O que pode mudar concretamente a partir dos 35 anos
Muitos que antes eram “naturalmente em forma” começam a notar, por volta dos 35 anos, que sem atividade física intencional o quotidiano já não chega para manter o nível. Observações típicas:
- Antes podias correr sem treinar; agora, ao fim de dois quilómetros, sentes claramente os pulmões.
- Antes recuperavas razoavelmente bem depois de uma noite em branco; agora sentes-te em baixo durante dois dias.
- Antes o corpo tolerava pequenas lesões com facilidade; agora o mesmo ponto continua a doer durante semanas.
É precisamente nesta fase que faz sentido criar rotinas, em vez de esperar “até já não dar mesmo”. Quanto mais cedo se contraria a tendência, mais suave fica a curva descendente.
Que papel têm a alimentação e o sono
O exercício é o principal fator de intervenção, mas não é o único. A investigação continua a tentar perceber como o estilo de vida, a biologia e a forma física interagem ao longo do tempo. Hoje já é claro que:
- Uma alimentação rica em proteína ajuda a manter a massa muscular, sobretudo quando ela começa naturalmente a diminuir.
- Um sono suficiente favorece a recuperação, o equilíbrio hormonal e o desempenho no dia seguinte.

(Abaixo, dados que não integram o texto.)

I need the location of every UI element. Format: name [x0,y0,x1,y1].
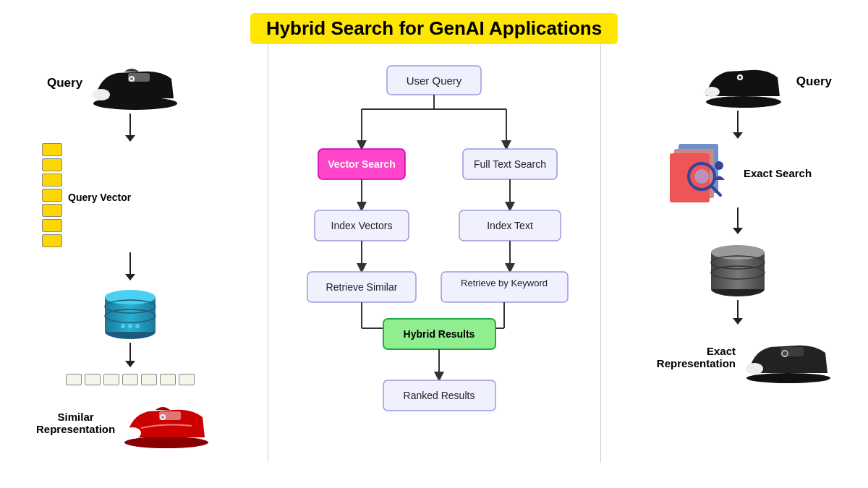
svg-text:Index Vectors: Index Vectors [331,220,393,231]
arrow-right-db-down [733,300,743,325]
arrow-db-to-result [125,343,135,367]
svg-text:Index Text: Index Text [487,220,533,231]
left-query-label: Query [47,76,82,90]
page-title: Hybrid Search for GenAI Applications [266,17,602,39]
page-container: Hybrid Search for GenAI Applications Que… [0,0,868,488]
svg-text:Ranked Results: Ranked Results [404,390,475,401]
similar-rep-label: SimilarRepresentation [36,411,115,435]
documents-icon [664,140,736,205]
similar-vector-output [66,374,195,385]
svg-point-67 [694,169,709,184]
query-vector-table [42,143,62,247]
svg-point-14 [124,427,141,439]
separator-right [600,43,601,463]
svg-text:Full Text Search: Full Text Search [474,158,546,170]
svg-point-60 [704,87,720,97]
arrow-right-query-down [733,111,743,139]
svg-point-10 [121,324,125,328]
svg-point-76 [746,363,763,374]
svg-text:User Query: User Query [407,74,462,87]
right-column: Query [637,51,861,384]
svg-rect-17 [159,411,181,420]
flow-diagram: User Query Vector Search Full Text Searc… [282,62,586,488]
svg-point-1 [93,89,110,100]
svg-point-13 [124,437,208,448]
svg-point-69 [715,161,723,170]
svg-rect-79 [780,347,804,356]
arrow-vector-to-db [125,252,135,281]
svg-text:Retrieve by Keyword: Retrieve by Keyword [461,278,548,288]
title-box: Hybrid Search for GenAI Applications [250,13,618,44]
title-section: Hybrid Search for GenAI Applications [250,13,618,44]
red-sneaker-icon [119,395,213,450]
database-icon [98,283,163,341]
svg-text:Vector Search: Vector Search [328,158,395,170]
query-vector-label: Query Vector [68,192,131,203]
svg-point-59 [706,96,781,108]
exact-search-label: Exact Search [744,167,812,179]
svg-point-62 [739,76,741,79]
arrow-query-to-vector [125,114,135,142]
right-query-label: Query [796,74,832,89]
arrow-right-to-db [733,207,743,234]
left-column: Query [7,51,231,450]
separator-left [268,43,268,463]
dark-database-icon [704,236,773,298]
svg-text:Retrieve Similar: Retrieve Similar [326,281,398,293]
svg-point-75 [746,373,830,383]
svg-point-12 [135,324,140,328]
black-sneaker-2-icon [700,59,787,108]
svg-point-11 [128,324,132,328]
black-sneaker-icon [88,59,182,111]
svg-text:Hybrid Results: Hybrid Results [404,328,475,340]
svg-rect-4 [128,73,150,82]
columns-container: Query [0,51,868,488]
black-sneaker-3-icon [741,330,835,384]
exact-rep-label: ExactRepresentation [657,345,736,369]
middle-column: User Query Vector Search Full Text Searc… [271,51,597,488]
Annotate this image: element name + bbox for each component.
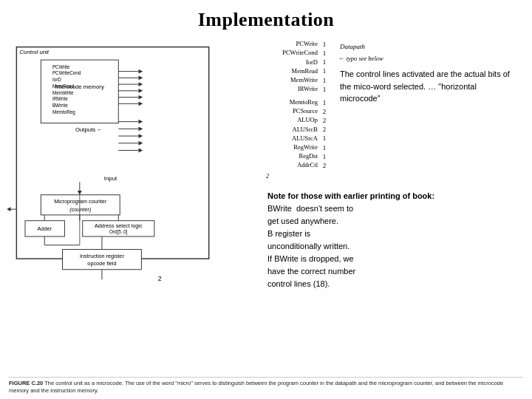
svg-text:Microprogram counter: Microprogram counter <box>54 198 107 205</box>
note-line-5: If BWrite is dropped, we <box>267 253 486 265</box>
svg-marker-16 <box>138 75 143 80</box>
signal-memwrite: MemWrite <box>266 76 318 84</box>
svg-text:2: 2 <box>158 275 162 282</box>
note-line-6: have the correct number <box>267 265 486 278</box>
signal-regdst: RegDst <box>266 152 318 160</box>
svg-text:Address select logic: Address select logic <box>95 222 143 229</box>
figure-number: FIGURE C.20 <box>9 380 43 386</box>
signal-memtoreg: MemtoReg <box>266 98 318 106</box>
svg-text:PCWrite: PCWrite <box>52 64 70 69</box>
signal-iord: IorD <box>266 58 318 66</box>
svg-text:Adder: Adder <box>38 225 52 232</box>
svg-marker-18 <box>138 82 143 86</box>
info-text: The control lines activated are the actu… <box>338 65 516 108</box>
svg-text:IorD: IorD <box>52 77 61 82</box>
svg-marker-20 <box>138 89 143 93</box>
svg-text:IRWrite: IRWrite <box>52 96 68 101</box>
note-line-2: get used anywhere. <box>267 215 486 228</box>
svg-text:(counter): (counter) <box>69 206 91 213</box>
svg-marker-26 <box>138 120 143 124</box>
diagram-area: Control unit Microcode memory PCWrite PC… <box>7 37 259 293</box>
note-header: Note for those with earlier printing of … <box>267 190 486 202</box>
svg-marker-28 <box>138 126 143 131</box>
svg-text:MemWrite: MemWrite <box>52 90 74 95</box>
signal-pcsource: PCSource <box>266 107 318 115</box>
note-line-1: BWrite doesn't seem to <box>267 202 486 215</box>
signal-memread: MemRead <box>266 67 318 75</box>
svg-text:opcode field: opcode field <box>87 260 116 267</box>
input-count-label: 2 <box>266 173 332 180</box>
svg-text:BWrrite: BWrrite <box>52 103 68 108</box>
svg-marker-22 <box>138 95 143 100</box>
circuit-diagram: Control unit Microcode memory PCWrite PC… <box>7 37 244 288</box>
signal-regwrite: RegWrite <box>266 143 318 151</box>
bits-table: PCWrite 1 PCWriteCond 1 IorD 1 MemRead 1… <box>266 40 332 180</box>
right-panel: PCWrite 1 PCWriteCond 1 IorD 1 MemRead 1… <box>266 37 525 293</box>
svg-text:Instruction register: Instruction register <box>80 253 124 259</box>
svg-marker-32 <box>138 141 143 146</box>
svg-text:Outputs ←: Outputs ← <box>75 126 103 133</box>
svg-text:Control unit: Control unit <box>19 49 50 55</box>
svg-marker-37 <box>78 191 82 195</box>
datapath-label: Datapath <box>340 43 516 50</box>
svg-marker-30 <box>138 134 143 138</box>
svg-text:Input: Input <box>104 175 117 182</box>
note-line-3: B register is <box>267 228 486 240</box>
typo-label: ← typo see below <box>338 55 516 62</box>
figure-caption: FIGURE C.20 The control unit as a microc… <box>9 377 523 395</box>
page-title: Implementation <box>0 0 532 37</box>
signal-pcwrite: PCWrite <box>266 40 318 48</box>
signal-pcwritecond: PCWriteCond <box>266 49 318 57</box>
signal-aluop: ALUOp <box>266 116 318 124</box>
svg-marker-59 <box>7 207 11 211</box>
svg-text:MemtoReg: MemtoReg <box>52 109 75 115</box>
signal-alusrca: ALUSrcA <box>266 134 318 143</box>
figure-text: The control unit as a microcode. The use… <box>9 380 503 394</box>
svg-marker-14 <box>138 69 143 74</box>
signal-addrctl: AddrCtl <box>266 161 318 169</box>
signal-irwrite: IRWrite <box>266 85 318 93</box>
note-line-4: unconditionally written. <box>267 240 486 253</box>
svg-text:Ord[5..0]: Ord[5..0] <box>109 229 128 235</box>
note-box: Note for those with earlier printing of … <box>266 187 488 293</box>
svg-marker-34 <box>138 149 143 153</box>
svg-marker-24 <box>138 101 143 106</box>
signal-alusrcb: ALUSrcB <box>266 126 318 134</box>
note-line-7: control lines (18). <box>267 278 486 290</box>
svg-text:MemRead: MemRead <box>52 83 75 89</box>
svg-text:PCWriteCond: PCWriteCond <box>52 70 81 75</box>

- Menos tabaco e álcool aliviam a carga sobre o coração, a circulação e o metabolismo.
Quem se exercita mas dorme constantemente pouco e come de forma muito pouco saudável está a desperdiçar bastante potencial. Pelo contrário, uma alimentação perfeita sem qualquer tipo de atividade só protege de forma limitada contra a quebra da capacidade física.
O que a investigação quer esclarecer a seguir
A equipa sueca quer continuar a acompanhar os mesmos participantes, que entretanto já estão no fim dos 60 anos. Estão previstas novas medições para compreender melhor como se influenciam mutuamente:
- o nível de aptidão física numa fase anterior da vida
- o estilo de vida ao longo de várias décadas
- a saúde atual e as doenças existentes
- os processos biológicos de envelhecimento
O mais interessante será perceber se as pessoas com maior aptidão física por volta dos 35 anos também chegam aos 70 com mais autonomia física - por exemplo, sofrendo menos quedas, precisando menos de cuidados ou mantendo-se muito mais móveis.
O que podes retirar destes resultados para ti
A mensagem seca é esta: o ponto estatístico máximo da tua capacidade física está provavelmente algures a meio dos 30. A boa notícia é que a altura dessa curva e a intensidade da queda posterior dependem muito do teu comportamento.
Talvez valha a pena olhar com honestidade para o teu dia a dia:
- Com que frequência ficas sem fôlego - e por vontade própria?
- Desde quando não levantas um peso verdadeiramente exigente?
- Quantas horas por dia passas sentado?
Do ponto de vista científico, o objetivo não é correr atrás de recordes pessoais aos 45 anos. O que realmente importa é deslocar a tua própria curva de forma a conseguires mexer-te com liberdade também aos 50, 60 ou 70, sem chegares ao limite a cada pequeno esforço. E isso é algo que se pode trabalhar todos os dias - tanto se tens 25, como 35 ou 65 anos.